With the Communist Party's 18th congress just weeks away, the overseas media has focused upon the summer resort of Beidaihe where mainland leaders are slugging it out behind closed doors to pick the so-called fifth generation of officials to lead the country for the next 10 years.
The latest speculation from Beidaihe is that the horse-trading has been intense, indicating that the question of who the new members of the Politburo Standing Committee will be may not be settled until the last minute.
Even though the Beidaihe meetings are expected to wrap up this week as the leaders return to Beijing, the suspense over the new leadership line-up is most likely to continue until the congress, scheduled for sometime in October.
Despite the heightened political uncertainty, there is every reason to believe the transfer of power will be orderly and peaceful, not least because Vice-President Xi Jinping and Vice-Premier Li Keqiang , who are groomed to take over as president and premier respectively, already sit on the Politburo Standing Committee.
As is the custom, the outside world will get a first glimpse of the new leadership line-up only on the last day of the congress when Xi leads the other new members onto a stage in front of reporters in the Great Hall of the People.
But Xi's leadership will be far from smooth, not only because the mainland's development is at a critical turning point and the party's legitimacy is facing mounting challenges due to the rampant official corruption and the rising gap between rich and poor.
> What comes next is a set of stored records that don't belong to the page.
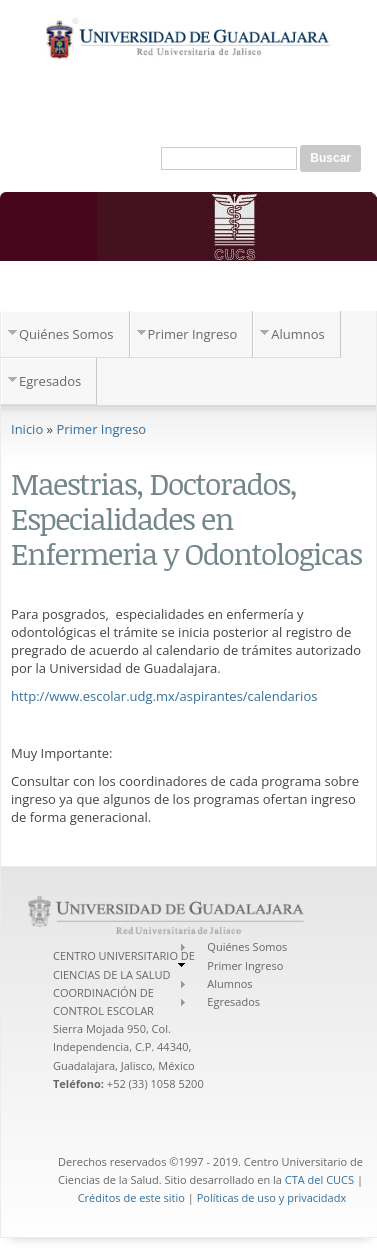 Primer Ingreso (193, 334)
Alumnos (298, 334)
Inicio (27, 429)
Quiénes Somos (66, 334)
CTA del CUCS (319, 1179)
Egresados (50, 381)
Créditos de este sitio (131, 1197)
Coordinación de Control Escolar (154, 290)
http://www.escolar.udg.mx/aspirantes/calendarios (164, 696)
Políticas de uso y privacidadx (272, 1197) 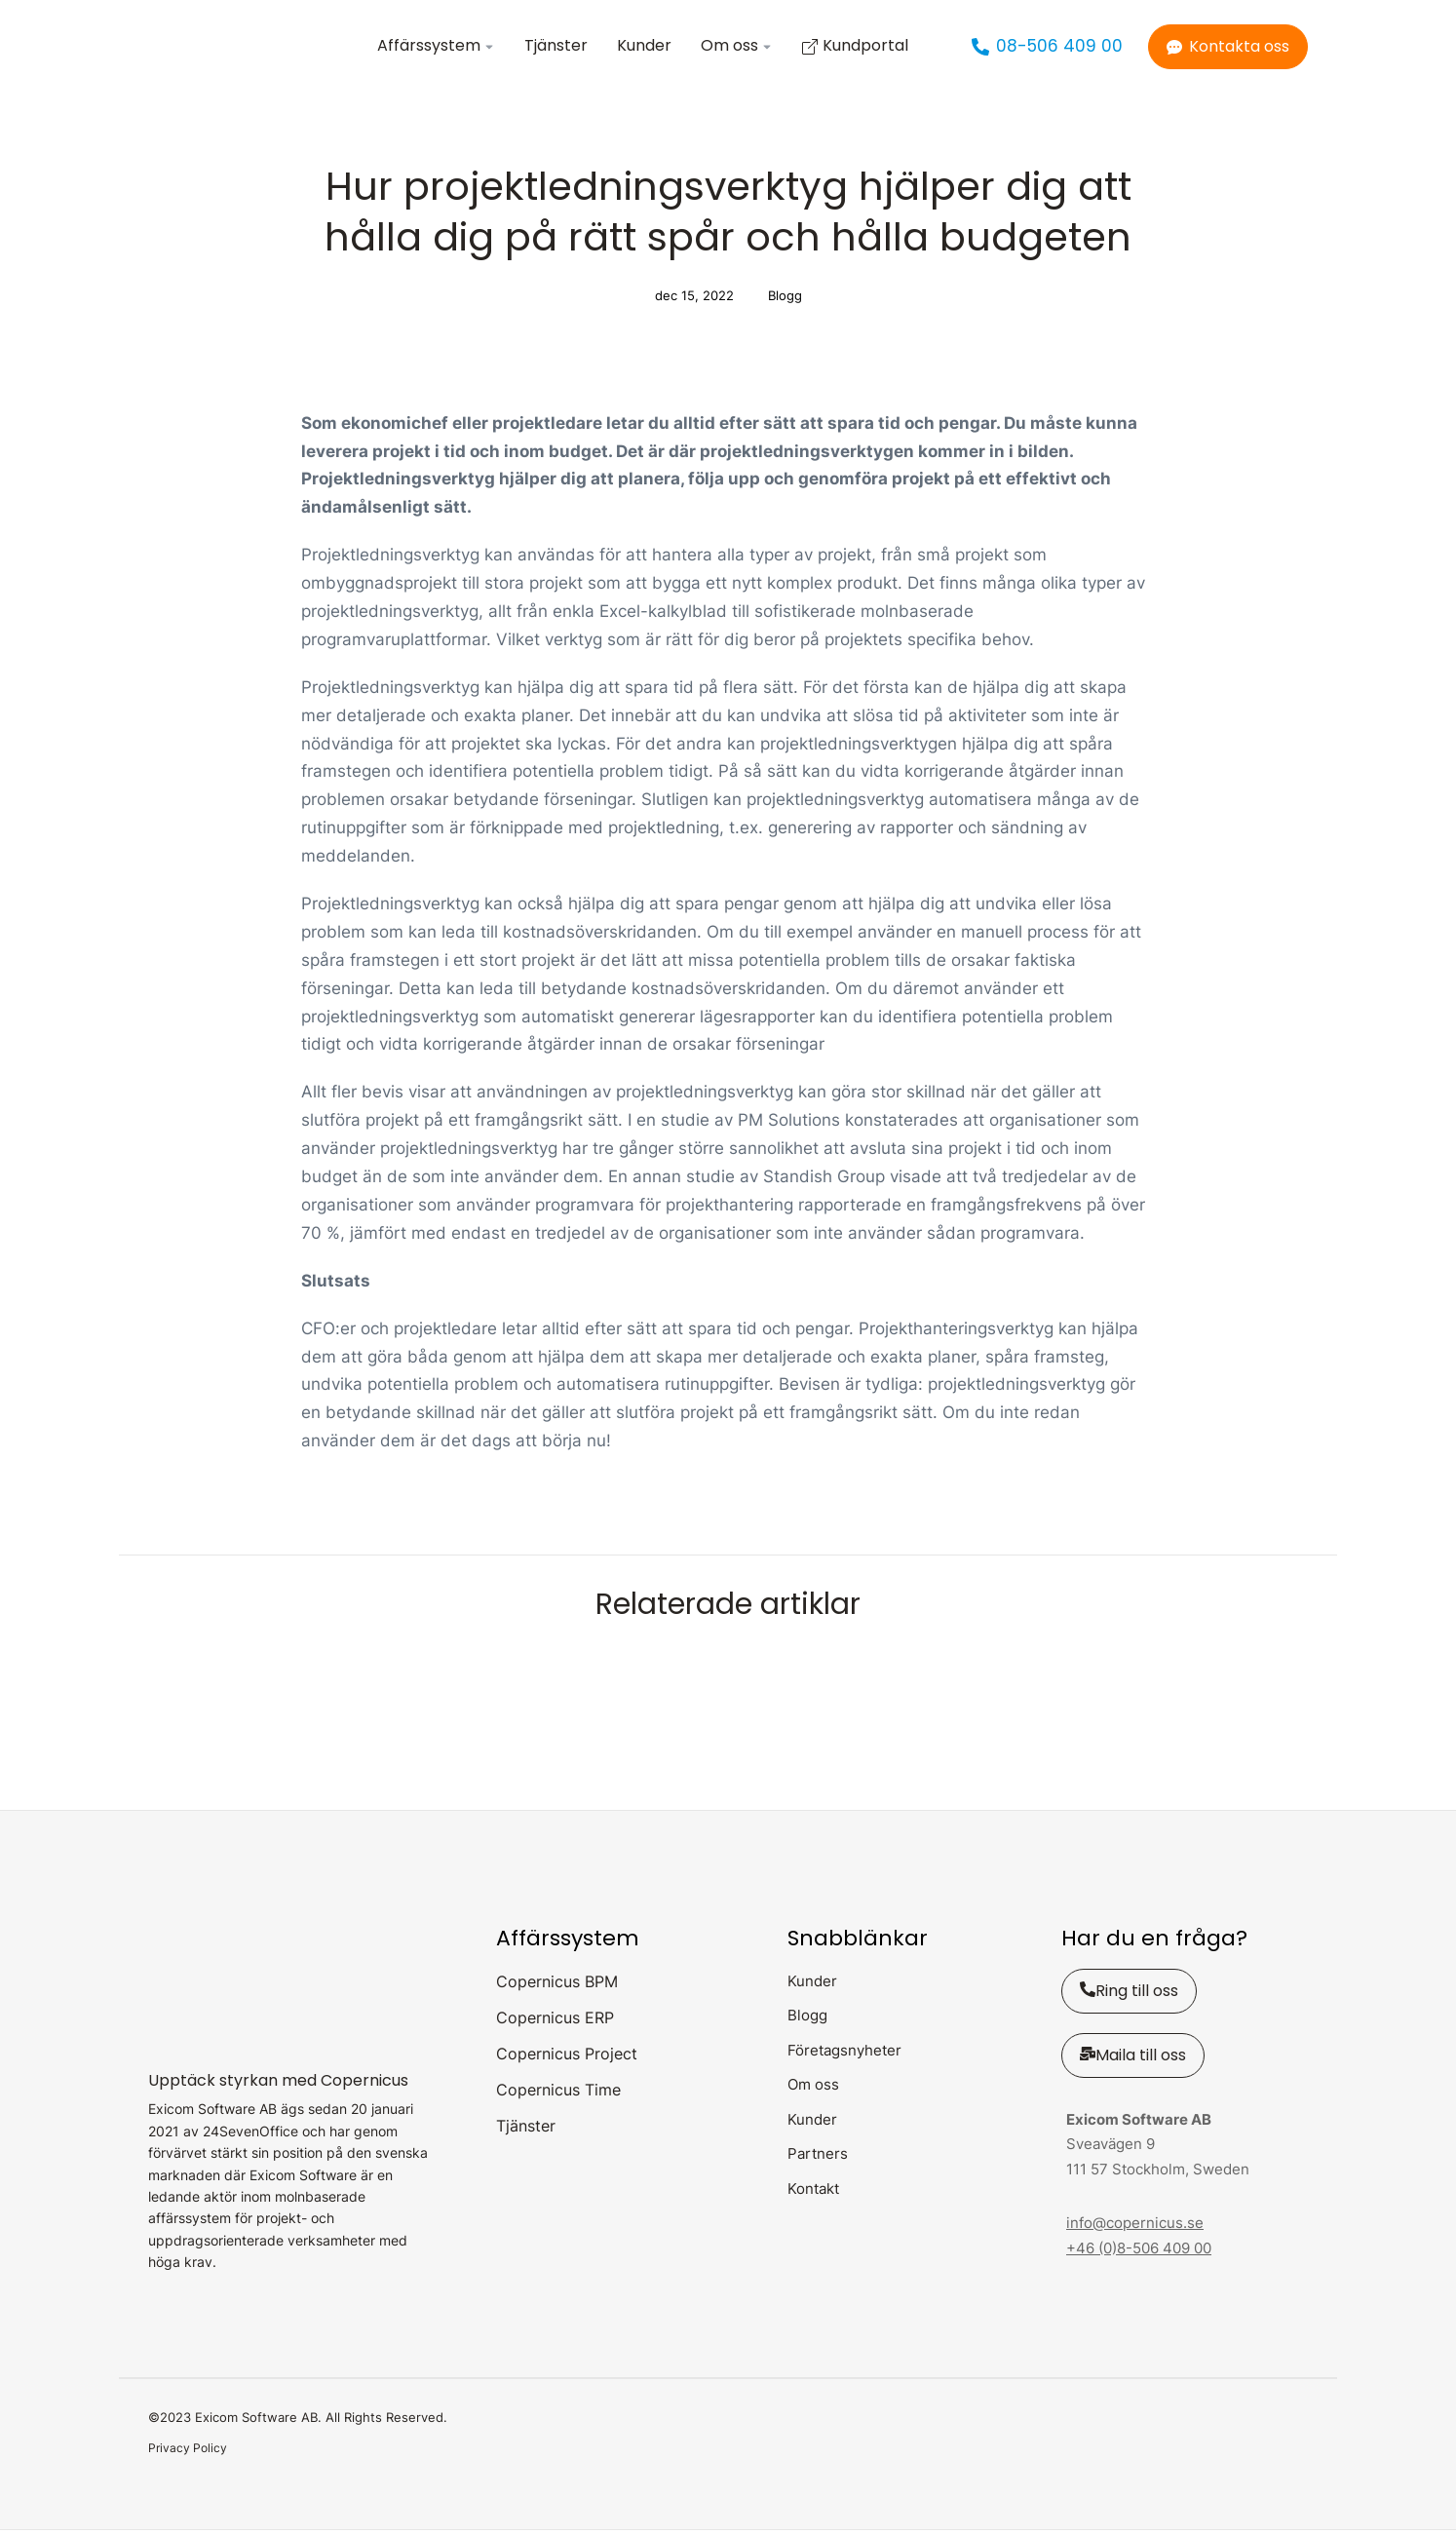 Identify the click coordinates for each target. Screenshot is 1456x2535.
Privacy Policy (187, 2452)
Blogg (785, 300)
Xi will also have to grapple with a new kind of politics in which the decision-making process will be increasingly complicated by various factions within the top leadership.
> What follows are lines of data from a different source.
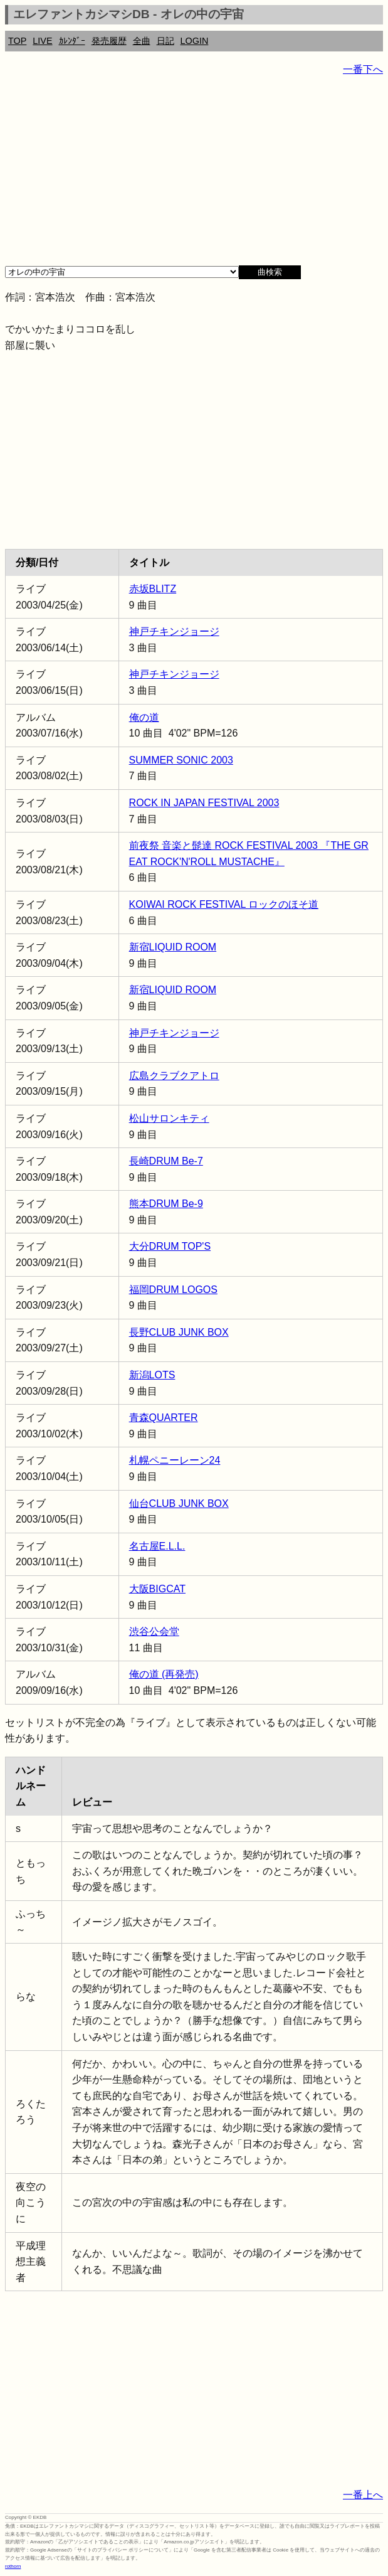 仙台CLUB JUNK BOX (179, 1503)
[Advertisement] (194, 175)
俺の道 (144, 717)
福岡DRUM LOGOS (173, 1289)
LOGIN (195, 41)
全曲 (141, 41)
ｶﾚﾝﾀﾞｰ (72, 41)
A case in point is that after Xi takes over, he will face a situation unique in the history of the party in which two of his retired predecessors are still alive and healthy and can wield considerable influence through their residual power and their supporters within the leadership. Ironically, this should be seen as a major progression from the large part of the party's history in which the abnormal leadership succession had proved to be the single biggest source of instability.
The party's first peaceful transfer of power took place in 2002 and 2003 when Jiang Zemin resigned as party chief and state president to make way for Hu Jintao . However, Jiang set a controversial precedent by remaining chairman of the Central Military Commission.
Despite his full retirement in 2004, Jiang is still believed to wield considerable power and is consulted on major policies and personnel changes, with his name ranked only after Hu's in the party hierarchy. Jiang, who will turn 87 on Friday, is believed to be frail but still healthy. He is understood to play a key role in naming and approving candidates for the new leadership line-up.
Meanwhile, Hu, 70, will step down as the party chief at the congress and as president in March, making way for Xi. But there are suggestions that Hu's supporters have urged him to follow Jiang's precedent by staying on as the CMC chairman for a year or two.
The latest speculation is that Hu prefers full retirement. Even so, his influence will remain strong, and how Xi manages the triangular relations with Hu and Jiang will be a stern test of his political skills.